Al Azm artinya maksud yang bulat dan yang mendorong munculnya aksi. Karena itu ada yang menganggap tekad yang bulat ini merupakan permulaan aksi untuk mencari maksud dan tujuan. Pada hakikatnya tekad ini merupakan kekuatan kehendak yang sudah berhimpun untuk mengadakan aksi.
Tekad ini ada dua macam:
Pertama, tekad orang yang hendak mengayunkan langkah melakukan perjalanan atau bisa juga disebut permulaan perjalanan.
Kedua, tekad saat berada di dalam perjalanan. Hal ini sifatnya lebih khusus lagi.

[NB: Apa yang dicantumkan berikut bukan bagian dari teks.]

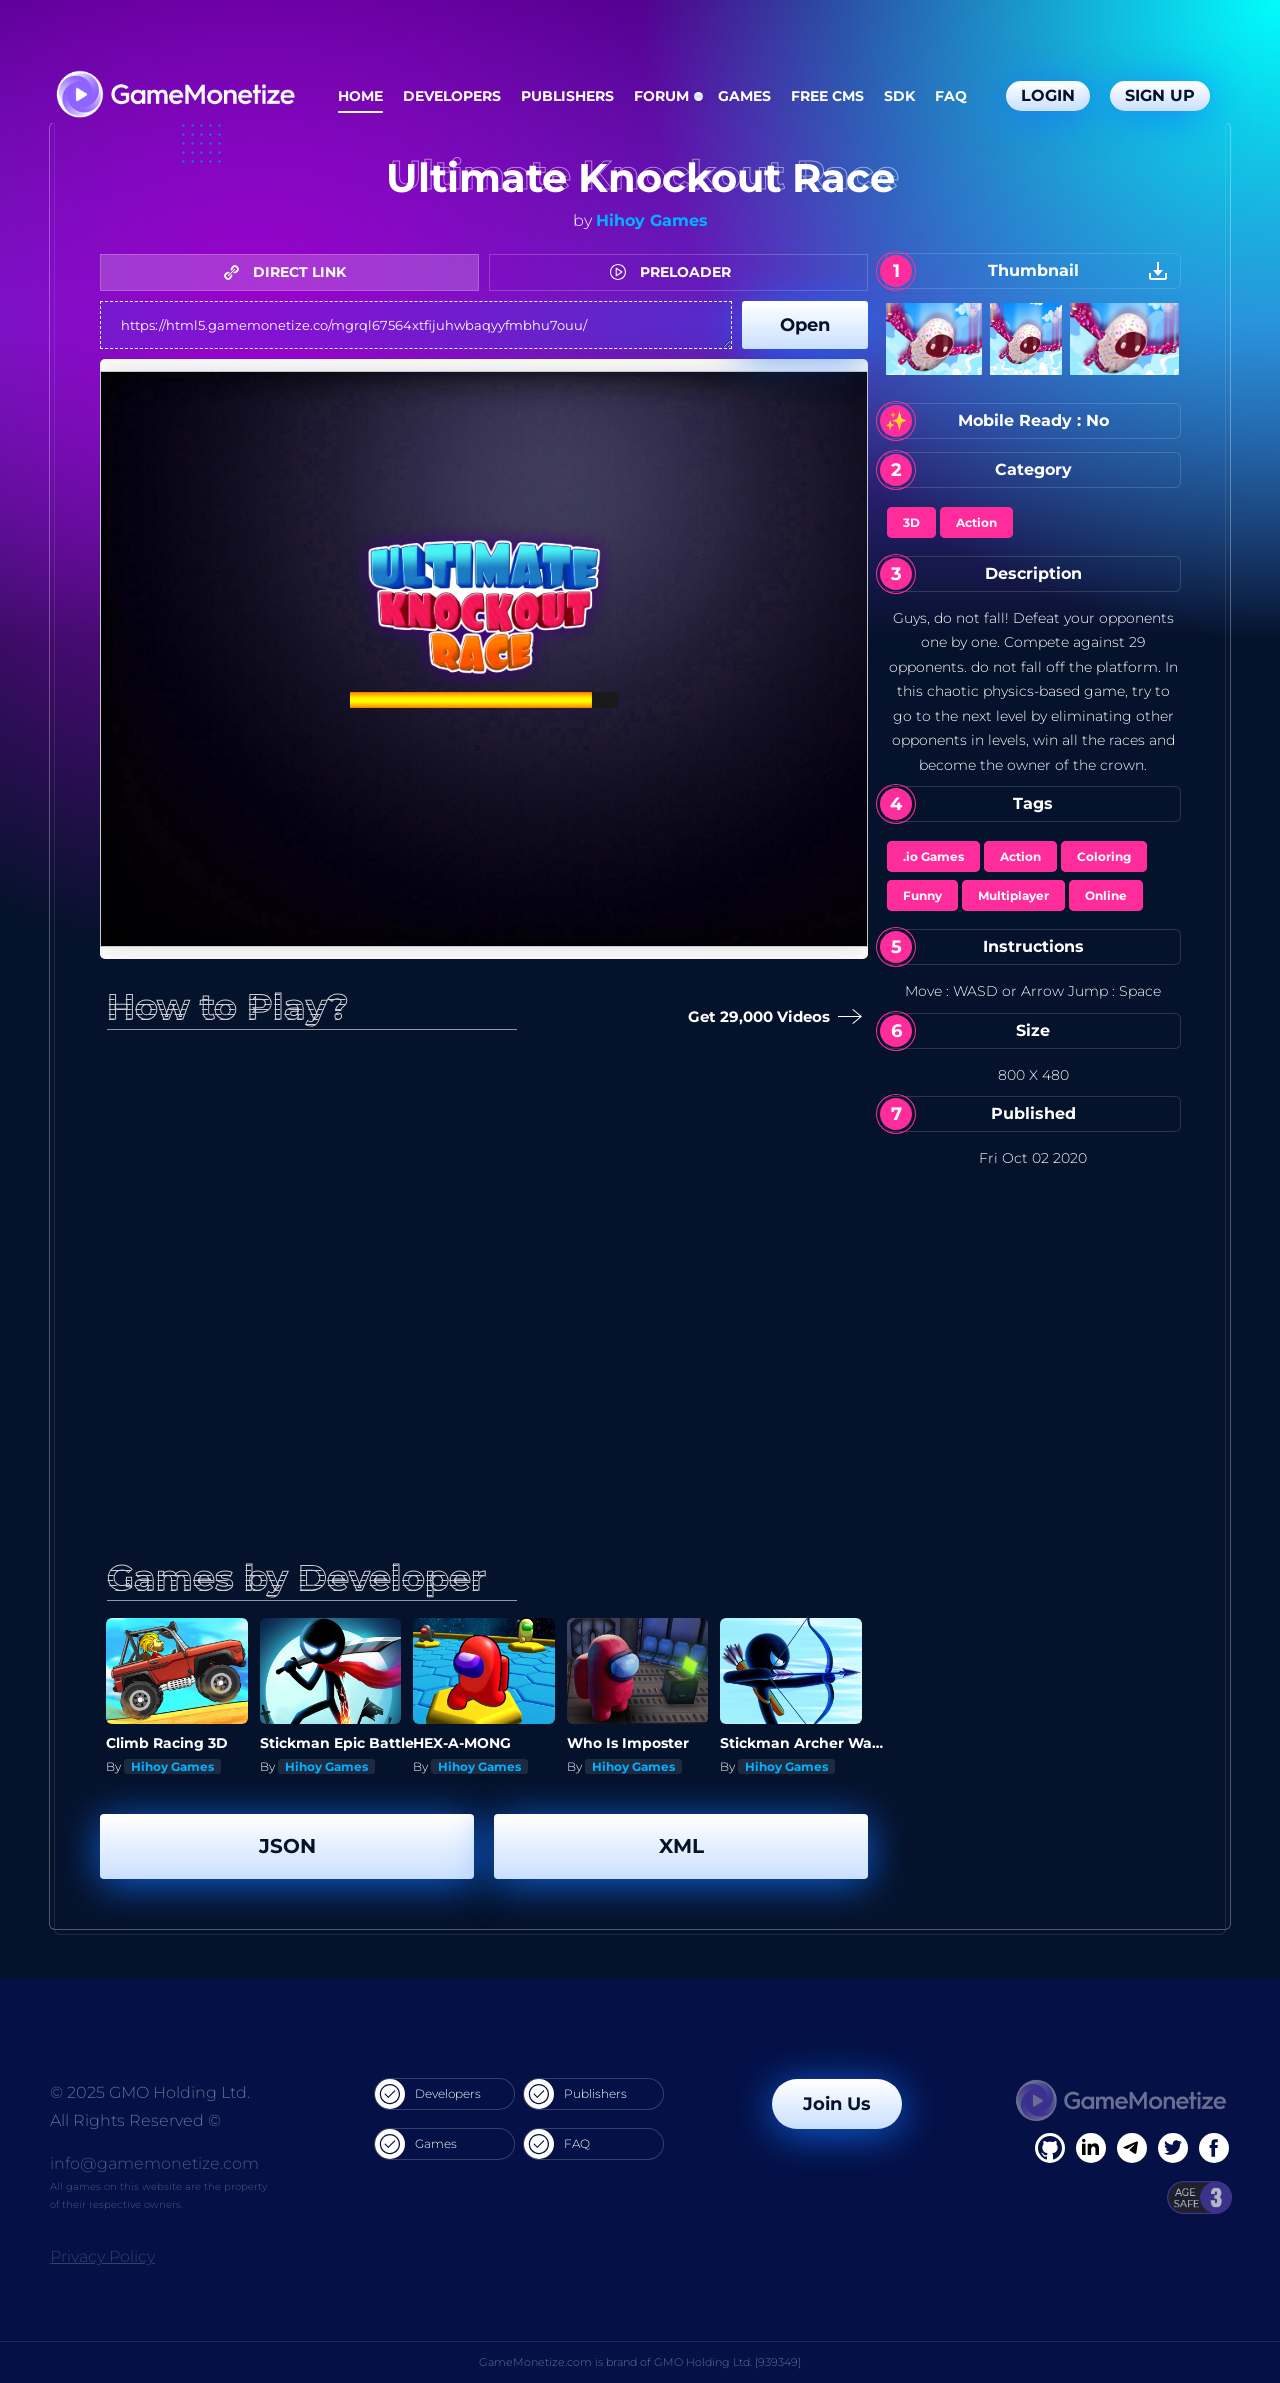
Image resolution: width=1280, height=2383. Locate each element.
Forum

Pada etape ini seseorang perlu membedakan antara apa yang menjadi haknya dan kewajibannya, agar dia tahu apa yang memang menjadi bagiannya dan apa yang menjadi kewajibannya, yaitu muhasabah sebelum taubat. Tetapi pengarang Manazilus-Sa’irin menempatkan taubat sebelum muhasabah.
Yang perlu diketahui bahwa persinggahan ini jangan disamakan dengan persinggahan menurut kenyataan, dimana seseorang berada di satu tempat itu lalu meninggalkannya begitu saja untuk berpindah ke tempat berikutnya. Tentunya engkau juga tahu bahwa al yaqzhah (kesadaran) harus selalu menyertai dan tidak bisa ditinggalkan, di mana pun tempatnya, begitu pula al bashirah, al iradah, al azm, maupun at taubah.

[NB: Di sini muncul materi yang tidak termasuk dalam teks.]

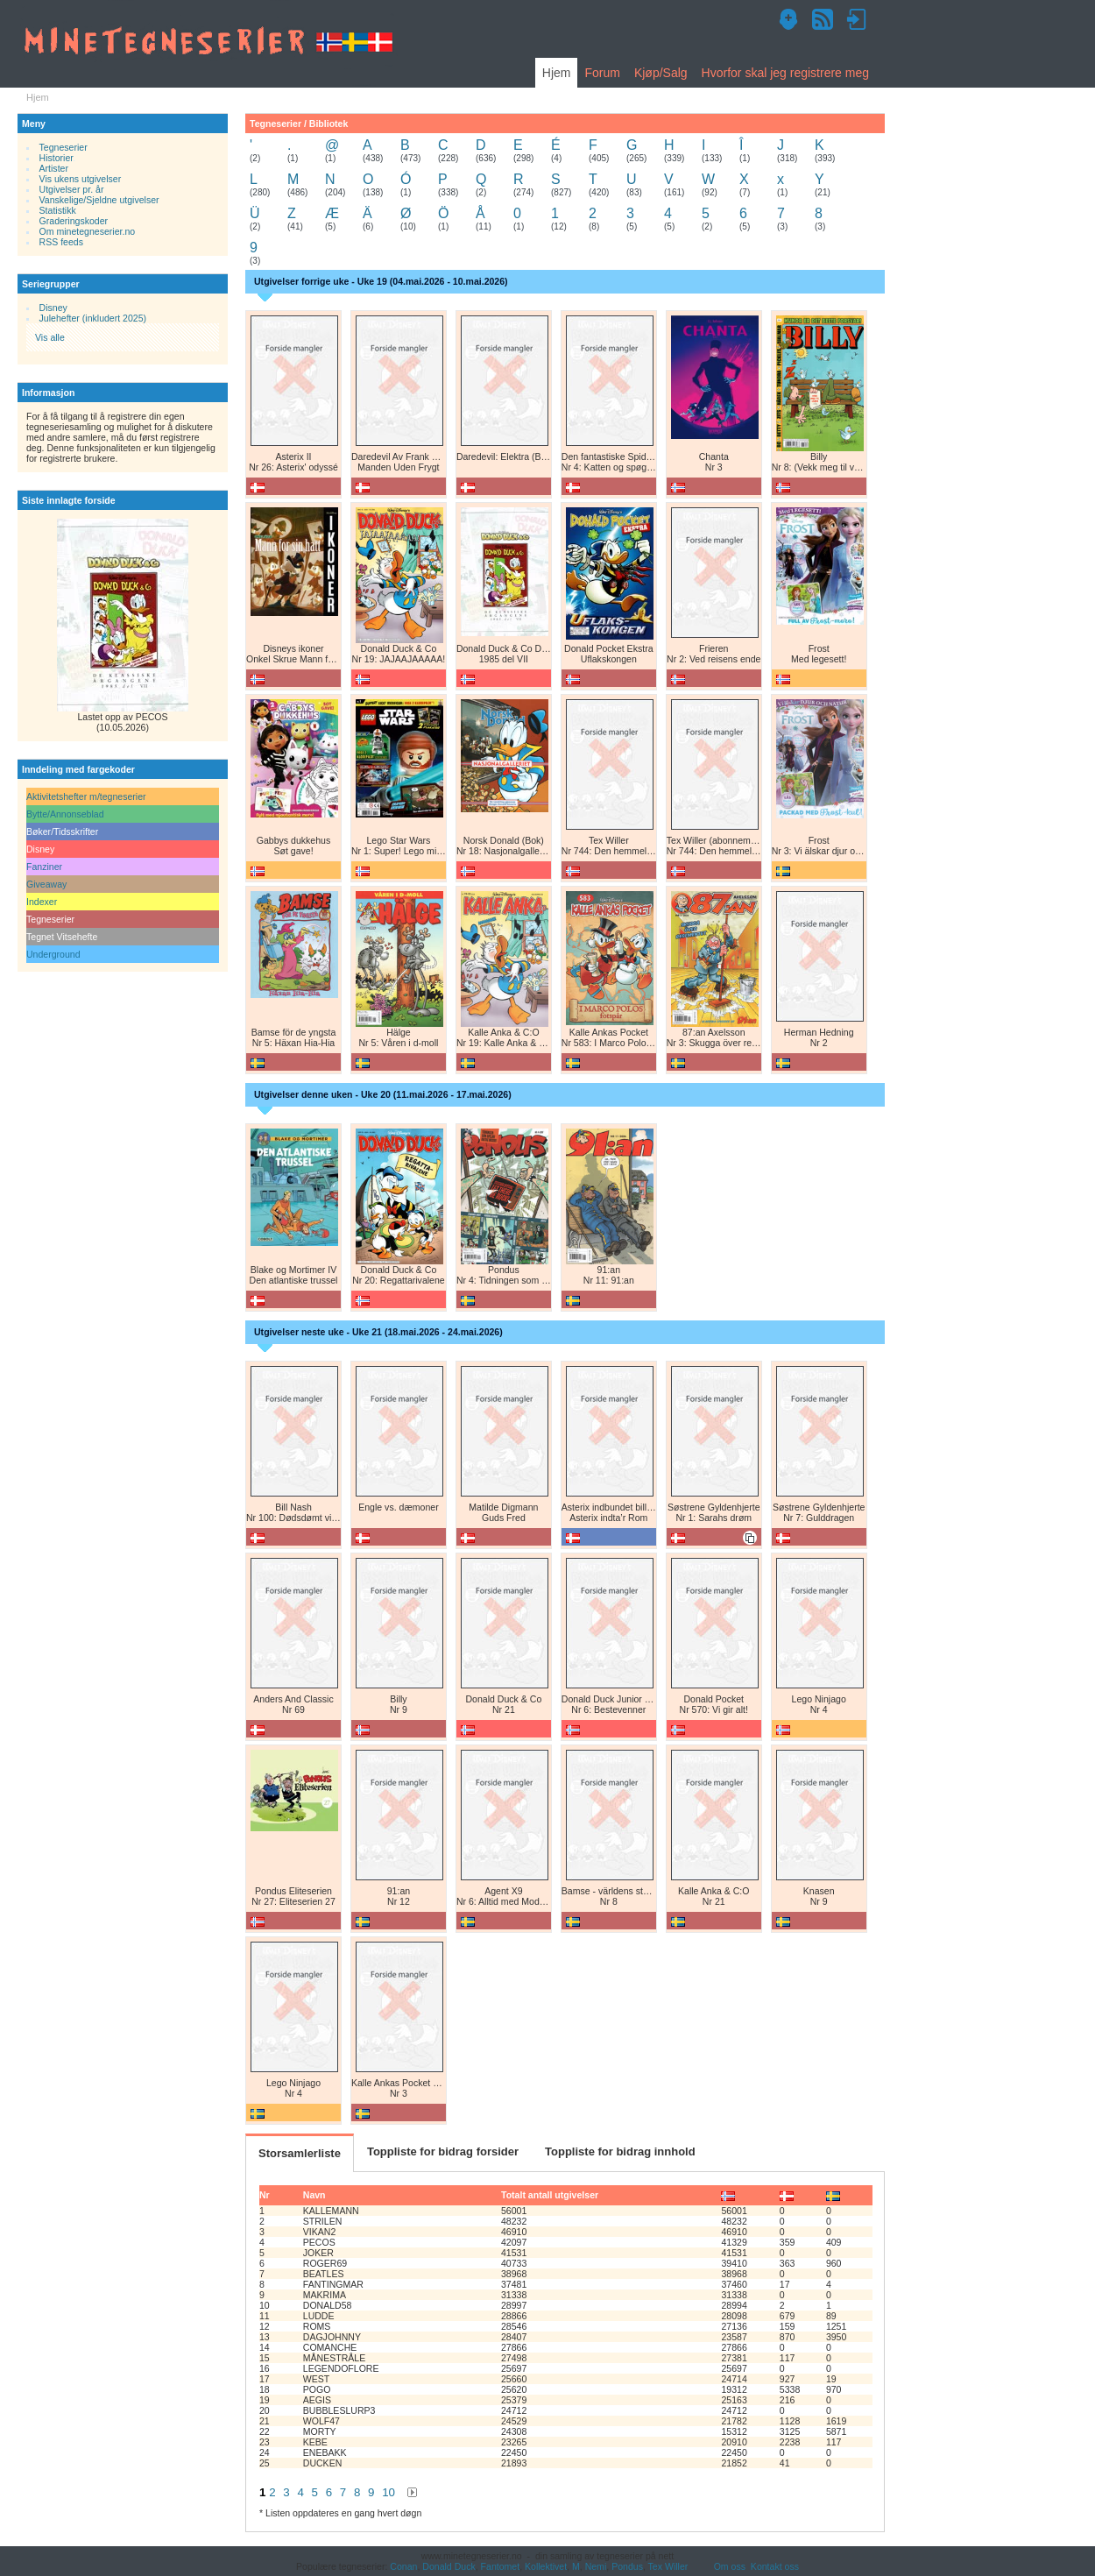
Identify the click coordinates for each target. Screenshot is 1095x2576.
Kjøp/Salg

Seperti wajarnya taubat yang ada di akhir, maka ia juga harus ada di permulaannya dan bahkan ia harus ada di mana-mana. Memang Allah menjadikan taubat ini sebagai bagian akhir dari keadaan hamba-hamba-Nya yang khusus, seperti Rasulullah Shallallahu Alaihi wa Sallam dan para shahabat beliau dari kalangan Muhajirin dan Anshar. Allah befirman berkaitan dengan perang Tabuk, peperangan terakhir yang mereka lakukan, dan sekaligus merupakan perjalanan yang paling berat bagi mereka, “SesungguhnyaAllah telah menerima taubat Nabi, orang-orang Muhajirin dan Anshar, yang mengikuti Nabi dalam masa kesulitan, setelah hati segolongan dari mereka hampir berpaling, kemudian Allah menerima taubat mereka itu.” (At-Taubah: 117).